Eu entendo que se a população de psychodas estiver crescendo exponencialmente a ponto de incomodar as visitas, é conveniente realizar algum tipo de intervenção. Mas vá com calma. Troca de sifões, telas nos ralos, litros de Qboa e água fervendo uma vez por semana podem ser soluções drásticas demais e você será o único responsável pela iminente extinção desse simpático espécime, pelo menos em sua casa. Um recurso rápido, eficaz e indolor consiste em usar uma raquete elétrica - daquelas vendidas em semáforos - a fim de eliminar apenas o excedente. Descarte os corpos rapidamente. Comprar um sapo e criar aranhas também ajudam.

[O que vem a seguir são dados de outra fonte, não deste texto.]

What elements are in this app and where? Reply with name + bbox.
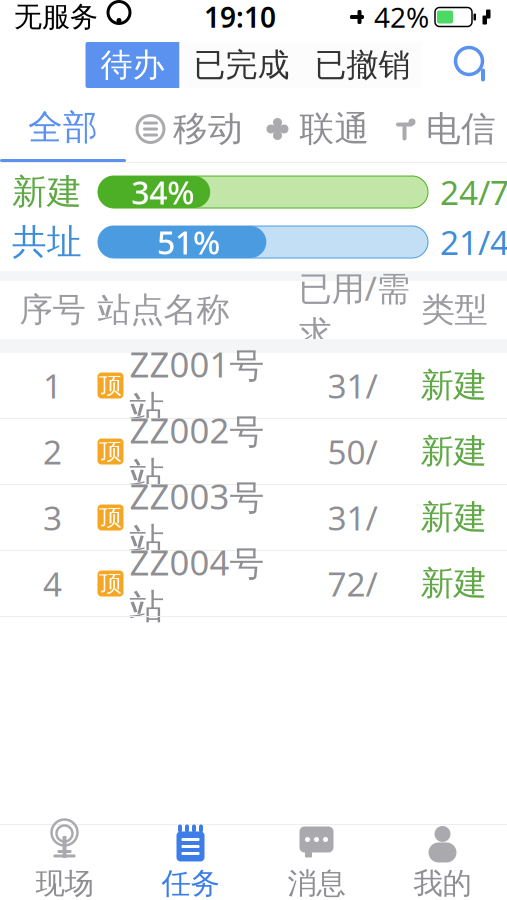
button[interactable]: 1 <box>0 353 507 418</box>
button[interactable]: 移动 <box>126 96 253 162</box>
button[interactable]: 已撤销 <box>304 42 422 88</box>
staticText: 2 <box>43 429 62 474</box>
staticText: 电信 <box>426 108 496 150</box>
staticText: 新建 <box>420 497 486 538</box>
button[interactable]: 搜索 <box>445 37 501 93</box>
staticText: 顶 <box>99 438 122 465</box>
staticText: 共址 <box>12 221 82 263</box>
staticText: 19:10 <box>204 0 276 36</box>
button[interactable]: 3 <box>0 485 507 550</box>
staticText: ZZ001号站 <box>130 341 264 430</box>
button[interactable]: 4 <box>0 551 507 616</box>
staticText: ZZ003号站 <box>130 473 264 562</box>
staticText: 类型 <box>422 290 488 330</box>
staticText: 顶 <box>99 504 122 531</box>
staticText: 3 <box>43 495 62 540</box>
button[interactable]: 电信 <box>380 96 507 162</box>
button[interactable]: 2 <box>0 419 507 484</box>
staticText: 现场 <box>36 866 94 900</box>
staticText: ZZ002号站 <box>130 407 264 496</box>
staticText: 任务 <box>162 866 220 900</box>
staticText: 50/ <box>328 429 378 474</box>
staticText: 已完成 <box>194 45 290 85</box>
staticText: 无服务 <box>14 0 98 34</box>
staticText: 联通 <box>300 108 370 150</box>
staticText: 已用/需求... <box>298 266 410 354</box>
staticText: 新建 <box>12 171 82 213</box>
staticText: 待办 <box>100 45 164 85</box>
staticText: 72/ <box>328 561 378 606</box>
staticText: 全部 <box>28 106 98 149</box>
staticText: 顶 <box>99 372 122 399</box>
staticText: 新建 <box>420 365 486 406</box>
button[interactable]: 联通 <box>253 96 380 162</box>
staticText: 42% <box>374 0 429 36</box>
staticText: 站点名称 <box>98 290 230 330</box>
button[interactable]: 现场 <box>2 825 128 900</box>
staticText: 已撤销 <box>314 45 410 85</box>
staticText: 新建 <box>420 431 486 472</box>
staticText: 1 <box>43 363 62 408</box>
staticText: ZZ004号站 <box>130 539 264 628</box>
staticText: 21/41 <box>440 220 507 264</box>
staticText: 51% <box>157 221 220 263</box>
staticText: 新建 <box>420 563 486 604</box>
button[interactable]: 待办 <box>86 42 180 88</box>
staticText: 顶 <box>99 570 122 597</box>
button[interactable]: 消息 <box>254 825 380 900</box>
staticText: 31/ <box>328 495 378 540</box>
staticText: 移动 <box>173 108 243 150</box>
staticText: 我的 <box>414 866 472 900</box>
button[interactable]: 我的 <box>380 825 506 900</box>
staticText: 24/70 <box>440 170 507 214</box>
button[interactable]: 全部 <box>0 96 126 162</box>
staticText: 4 <box>43 561 62 606</box>
button[interactable]: 已完成 <box>180 42 304 88</box>
button[interactable]: 任务 <box>128 825 254 900</box>
staticText: 序号 <box>20 290 86 330</box>
staticText: 消息 <box>288 866 346 900</box>
staticText: 34% <box>131 171 194 213</box>
staticText: 31/ <box>328 363 378 408</box>
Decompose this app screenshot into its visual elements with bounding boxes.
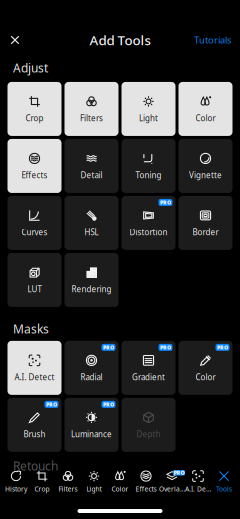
staticText: Luminance (71, 429, 112, 440)
button[interactable]: History (3, 470, 29, 494)
staticText: Toning (136, 170, 162, 180)
button[interactable]: Gradient (122, 341, 176, 395)
staticText: A.I. Detect (14, 372, 54, 382)
staticText: PRO (160, 199, 171, 206)
button[interactable]: Effects (8, 139, 62, 193)
staticText: Depth (136, 429, 160, 440)
staticText: Detail (80, 170, 102, 180)
staticText: Masks (13, 321, 49, 337)
staticText: PRO (160, 344, 171, 351)
button[interactable]: Toning (122, 139, 176, 193)
button[interactable]: Brush (8, 398, 62, 452)
staticText: Gradient (132, 372, 165, 382)
staticText: Effects (136, 485, 156, 494)
button[interactable]: Tutorials (194, 30, 240, 50)
staticText: Vignette (189, 170, 222, 180)
button[interactable]: LUT (8, 253, 62, 307)
button[interactable]: Crop (8, 82, 62, 136)
button[interactable]: Filters (64, 82, 118, 136)
staticText: Color (112, 485, 128, 494)
button[interactable]: Tools (211, 470, 237, 494)
button[interactable]: Color (178, 82, 232, 136)
staticText: HSL (84, 227, 98, 238)
staticText: Color (196, 372, 216, 382)
button[interactable]: Radial (64, 341, 118, 395)
button[interactable]: Curves (8, 196, 62, 250)
button[interactable]: Distortion (122, 196, 176, 250)
button[interactable]: Crop (29, 470, 55, 494)
staticText: Radial (80, 372, 102, 382)
staticText: Add Tools (90, 31, 150, 49)
staticText: Tutorials (194, 34, 231, 46)
staticText: Filters (80, 113, 103, 124)
button[interactable]: Color (178, 341, 232, 395)
staticText: A.I. Detect (185, 485, 211, 494)
staticText: PRO (46, 401, 57, 408)
button[interactable]: Light (81, 470, 107, 494)
staticText: Light (139, 113, 158, 124)
staticText: PRO (217, 344, 228, 351)
staticText: History (5, 485, 27, 494)
staticText: Effects (22, 170, 48, 180)
staticText: Adjust (13, 60, 48, 76)
button[interactable]: Vignette (178, 139, 232, 193)
button[interactable]: Rendering (64, 253, 118, 307)
staticText: Tools (216, 485, 232, 494)
button[interactable]: Close (4, 30, 26, 50)
staticText: Distortion (130, 227, 168, 238)
staticText: PRO (174, 469, 184, 476)
staticText: Light (86, 485, 102, 494)
staticText: Crop (34, 485, 50, 494)
staticText: Curves (22, 227, 48, 238)
staticText: Crop (26, 113, 44, 124)
staticText: Border (192, 227, 218, 238)
button[interactable]: Effects (133, 470, 159, 494)
button[interactable]: A.I. Detect (8, 341, 62, 395)
staticText: Overlays (159, 485, 185, 494)
staticText: LUT (28, 284, 42, 294)
button[interactable]: A.I. Detect (185, 470, 211, 494)
button[interactable]: Filters (55, 470, 81, 494)
staticText: PRO (103, 401, 114, 408)
staticText: PRO (103, 344, 114, 351)
button[interactable]: HSL (64, 196, 118, 250)
staticText: Filters (58, 485, 78, 494)
button[interactable]: Color (107, 470, 133, 494)
staticText: Color (196, 113, 216, 124)
button[interactable]: Detail (64, 139, 118, 193)
button[interactable]: Depth (122, 398, 176, 452)
button[interactable]: Overlays (159, 470, 185, 494)
staticText: Rendering (72, 284, 112, 294)
button[interactable]: Light (122, 82, 176, 136)
button[interactable]: Border (178, 196, 232, 250)
button[interactable]: Luminance (64, 398, 118, 452)
staticText: Brush (24, 429, 46, 440)
staticText: Retouch (13, 458, 58, 474)
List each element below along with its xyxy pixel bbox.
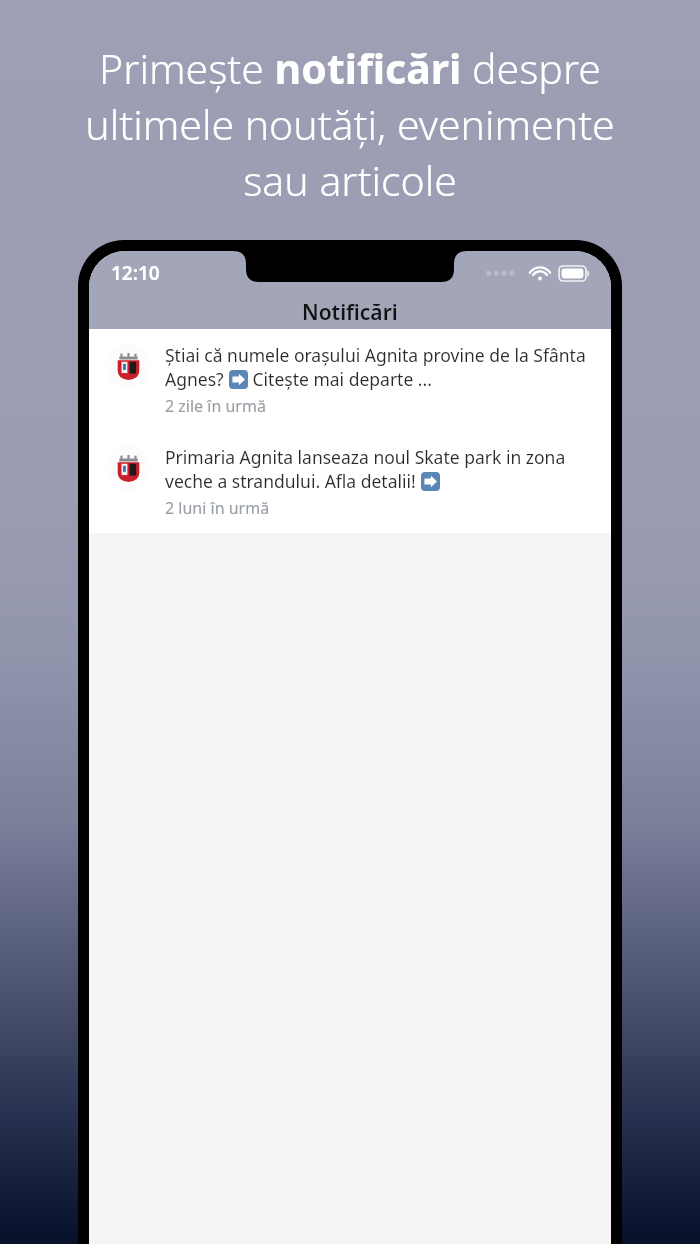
staticText: Știai că numele orașului Agnita provine … <box>165 343 586 367</box>
staticText: veche a strandului. Afla detalii! <box>165 469 421 493</box>
staticText: 2 luni în urmă <box>165 497 270 519</box>
staticText: Primește notificări despre ultimele nout… <box>48 40 652 208</box>
staticText: Notificări <box>302 298 398 327</box>
staticText: Agnes? <box>165 367 229 391</box>
staticText: Primaria Agnita lanseaza noul Skate park… <box>165 445 566 469</box>
staticText: Citește mai departe ... <box>248 367 432 391</box>
staticText: 12:10 <box>111 260 160 286</box>
staticText: 2 zile în urmă <box>165 395 266 417</box>
button[interactable]: Știai că numele orașului Agnita provine … <box>89 329 611 431</box>
button[interactable]: Primaria Agnita lanseaza noul Skate park… <box>89 431 611 533</box>
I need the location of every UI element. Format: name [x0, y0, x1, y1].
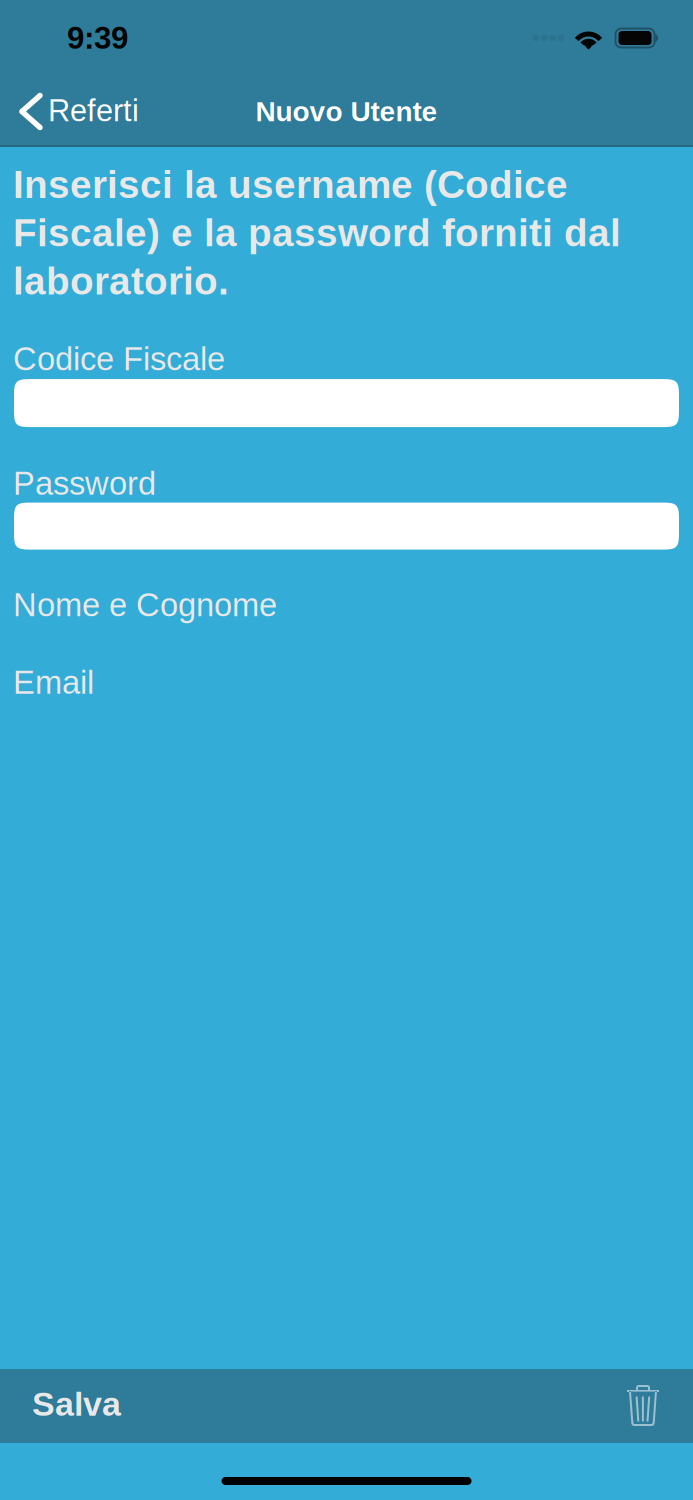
- staticText: Codice Fiscale: [13, 341, 225, 377]
- staticText: Nuovo Utente: [256, 96, 438, 127]
- staticText: Password: [13, 465, 156, 502]
- staticText: Email: [13, 664, 94, 701]
- button[interactable]: Elimina: [611, 1369, 693, 1443]
- staticText: 9:39: [67, 20, 128, 56]
- button[interactable]: Referti: [0, 76, 155, 147]
- staticText: Referti: [48, 93, 139, 128]
- button[interactable]: [14, 379, 679, 427]
- staticText: Inserisci la username (Codice Fiscale) e…: [13, 163, 621, 303]
- button[interactable]: Salva: [0, 1369, 145, 1443]
- staticText: Nome e Cognome: [13, 587, 277, 623]
- button[interactable]: [14, 503, 679, 550]
- staticText: Salva: [32, 1385, 121, 1423]
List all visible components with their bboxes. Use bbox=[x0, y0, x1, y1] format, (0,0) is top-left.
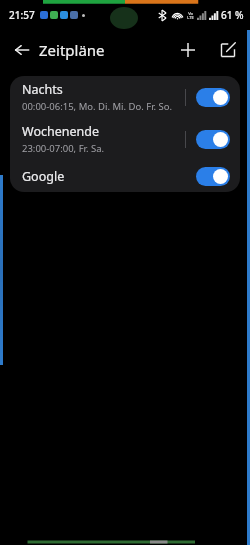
button[interactable]: Ein/Aus bbox=[196, 167, 230, 186]
button[interactable]: Zurück bbox=[5, 33, 39, 67]
button[interactable]: Ein/Aus bbox=[196, 130, 230, 149]
staticText: 23:00-07:00, Fr. Sa. bbox=[22, 142, 105, 155]
staticText: Vo LTE bbox=[187, 11, 194, 20]
button[interactable]: Nachts bbox=[10, 76, 240, 118]
button[interactable]: Ein/Aus bbox=[196, 88, 230, 107]
staticText: 21:57 bbox=[9, 8, 35, 22]
staticText: Nachts bbox=[22, 81, 63, 98]
staticText: 00:00-06:15, Mo. Di. Mi. Do. Fr. So. bbox=[22, 100, 173, 113]
button[interactable]: Google bbox=[10, 160, 240, 192]
staticText: 61 % bbox=[221, 8, 244, 22]
button[interactable]: Bearbeiten bbox=[212, 34, 244, 66]
staticText: Zeitpläne bbox=[39, 40, 105, 60]
staticText: Google bbox=[22, 168, 65, 185]
staticText: Wochenende bbox=[22, 123, 99, 140]
button[interactable]: Wochenende bbox=[10, 118, 240, 160]
button[interactable]: Hinzufügen bbox=[172, 34, 204, 66]
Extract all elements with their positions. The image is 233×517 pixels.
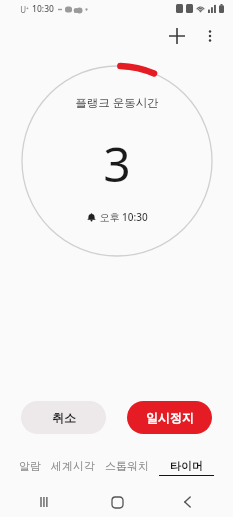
button[interactable]: Back <box>173 487 203 517</box>
button[interactable]: More options <box>195 21 225 51</box>
staticText: 스톱워치 <box>105 459 149 473</box>
staticText: 10:30 <box>32 3 54 15</box>
button[interactable]: 취소 <box>21 401 106 434</box>
button[interactable]: 일시정지 <box>127 401 212 434</box>
button[interactable]: 세계시각 <box>46 456 100 479</box>
staticText: 플랭크 운동시간 <box>75 95 159 111</box>
staticText: 타이머 <box>170 459 203 473</box>
button[interactable]: 알람 <box>14 456 46 479</box>
button[interactable]: Home <box>102 487 132 517</box>
staticText: U⁺ <box>20 4 29 15</box>
staticText: 취소 <box>52 410 76 425</box>
staticText: 3 <box>103 131 131 196</box>
staticText: 알람 <box>19 459 41 473</box>
button[interactable]: Add timer <box>160 19 194 53</box>
button[interactable]: 플랭크 운동시간 <box>19 63 215 259</box>
button[interactable]: 타이머 <box>154 456 219 479</box>
staticText: 일시정지 <box>146 410 194 425</box>
staticText: 세계시각 <box>51 459 95 473</box>
staticText: 오후 10:30 <box>99 210 148 224</box>
button[interactable]: Recent apps <box>30 487 60 517</box>
button[interactable]: 스톱워치 <box>100 456 154 479</box>
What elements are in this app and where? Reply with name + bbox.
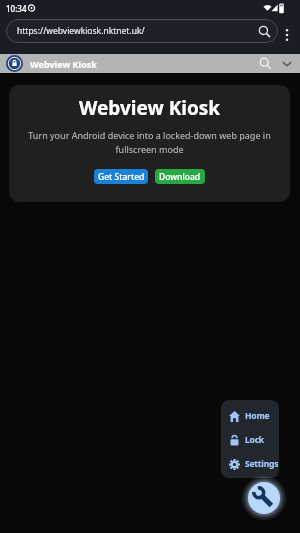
staticText: Webview Kiosk bbox=[30, 58, 97, 70]
staticText: Webview Kiosk bbox=[79, 95, 221, 121]
button[interactable] bbox=[282, 27, 292, 43]
button[interactable] bbox=[6, 55, 23, 72]
button[interactable]: Home bbox=[221, 404, 279, 428]
button[interactable]: Settings bbox=[221, 452, 279, 476]
button[interactable]: Download bbox=[155, 169, 205, 184]
staticText: Settings bbox=[245, 458, 279, 470]
button[interactable]: Get Started bbox=[94, 169, 148, 184]
button[interactable]: Lock bbox=[221, 428, 279, 452]
staticText: Home bbox=[245, 410, 270, 422]
staticText: Download bbox=[159, 171, 201, 183]
button[interactable] bbox=[258, 25, 271, 38]
button[interactable] bbox=[259, 57, 272, 70]
button[interactable] bbox=[282, 59, 292, 69]
staticText: Lock bbox=[245, 434, 264, 446]
staticText: 10:34 bbox=[6, 3, 27, 14]
button[interactable]: https://webviewkiosk.nktnet.uk/ bbox=[6, 19, 278, 43]
staticText: Get Started bbox=[98, 171, 145, 183]
button[interactable] bbox=[248, 482, 280, 514]
staticText: https://webviewkiosk.nktnet.uk/ bbox=[17, 25, 145, 37]
staticText: Turn your Android device into a locked-d… bbox=[28, 129, 271, 156]
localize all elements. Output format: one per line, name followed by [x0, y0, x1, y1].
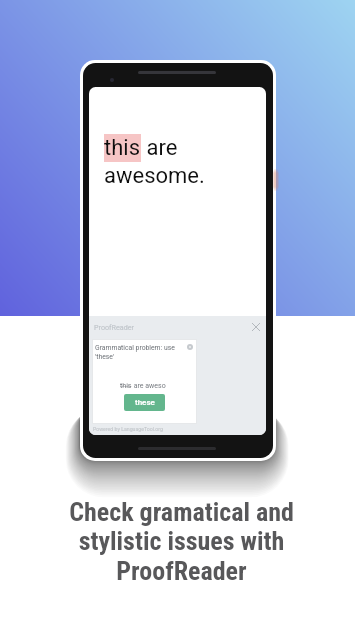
- button[interactable]: Close: [249, 320, 263, 334]
- staticText: are: [141, 135, 178, 161]
- staticText: Powered by LanguageTool.org: [93, 426, 163, 432]
- staticText: this: [104, 135, 141, 161]
- button[interactable]: More info: [187, 344, 193, 350]
- staticText: Check gramatical and stylistic issues wi…: [69, 497, 294, 587]
- staticText: these: [135, 398, 155, 407]
- staticText: awesome.: [104, 163, 205, 189]
- staticText: ProofReader: [94, 323, 135, 331]
- staticText: are aweso: [132, 382, 166, 390]
- staticText: Grammatical problem: use 'these': [95, 344, 187, 360]
- staticText: this: [120, 382, 132, 390]
- button[interactable]: these: [124, 394, 165, 411]
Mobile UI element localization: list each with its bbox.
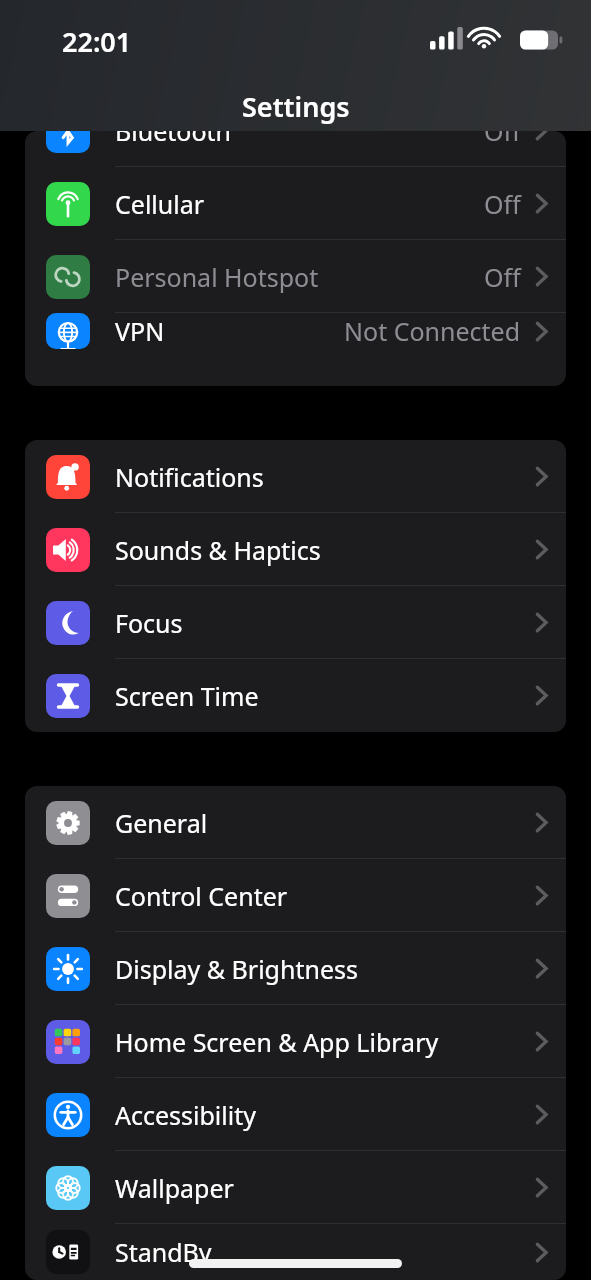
other: Display & Brightness [535,957,548,980]
other: Bluetooth [535,131,548,142]
other: Notifications [535,465,548,488]
staticText: Not Connected [344,314,521,348]
staticText: Off [484,131,521,148]
staticText: Accessibility [115,1098,256,1132]
staticText: Control Center [115,879,288,913]
other: Accessibility [535,1103,548,1126]
staticText: Display & Brightness [115,952,358,986]
button[interactable]: Notifications [25,440,566,513]
staticText: General [115,806,208,840]
button[interactable]: Home Screen & App Library [25,1005,566,1078]
staticText: Off [484,260,521,294]
staticText: Focus [115,606,183,640]
other: Wallpaper [535,1176,548,1199]
staticText: Sounds & Haptics [115,533,321,567]
other: StandBy [535,1241,548,1264]
staticText: Wallpaper [115,1171,234,1205]
button[interactable]: Accessibility [25,1078,566,1151]
staticText: StandBy [115,1235,212,1269]
button[interactable]: StandBy [25,1224,566,1280]
staticText: Cellular [115,187,205,221]
button[interactable]: VPN [25,313,566,349]
button[interactable]: Wallpaper [25,1151,566,1224]
other: Cellular [535,192,548,215]
other: VPN [535,320,548,343]
button[interactable]: Focus [25,586,566,659]
button[interactable]: Cellular [25,167,566,240]
staticText: Off [484,187,521,221]
other: Personal Hotspot [535,265,548,288]
staticText: Screen Time [115,679,259,713]
staticText: VPN [115,314,165,348]
button[interactable]: Sounds & Haptics [25,513,566,586]
button[interactable]: Screen Time [25,659,566,732]
other: General [535,811,548,834]
other: Home Screen & App Library [535,1030,548,1053]
other: Sounds & Haptics [535,538,548,561]
other: Focus [535,611,548,634]
button[interactable]: Control Center [25,859,566,932]
staticText: Personal Hotspot [115,260,319,294]
staticText: Settings [242,88,350,125]
other: Control Center [535,884,548,907]
staticText: Bluetooth [115,131,232,148]
button[interactable]: Bluetooth [25,131,566,167]
button[interactable]: Display & Brightness [25,932,566,1005]
staticText: 22:01 [62,23,132,60]
button[interactable]: Personal Hotspot [25,240,566,313]
staticText: Notifications [115,460,264,494]
button[interactable]: General [25,786,566,859]
other: Screen Time [535,684,548,707]
staticText: Home Screen & App Library [115,1025,439,1059]
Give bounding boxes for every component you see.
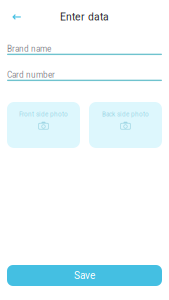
staticText: Card number [7,70,55,80]
button[interactable]: Front side photo [7,102,80,148]
button[interactable]: Back side photo [89,102,162,148]
staticText: Front side photo [19,110,68,118]
button[interactable]: Save [7,265,162,286]
button[interactable]: Back [0,7,21,27]
staticText: Back side photo [102,110,149,118]
staticText: Enter data [60,11,109,23]
staticText: Save [74,270,95,282]
staticText: Brand name [7,44,51,54]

Logo mais, ao adentrar seu sanitário para atividades de cunho íntimo e que não dizem respeito a mais ninguém, olhe, contemple e reflita sobre aquelas singulares criaturas. Elas só querem um pedacinho de azulejo, uma fresta de rejunte, um ralo para preservação da espécie e um bocadinho de microrganismos naturalmente fornecidos por você. Em troca, te ajudam na limpeza profunda sem reclamar, fazer greve, picar, invadir outros cômodos, transmitir alguma moléstia bizarra e, principalmente, sem zumbir no seu ouvido de madrugada acabando com o seu sono. Salve a mosca de banheiro!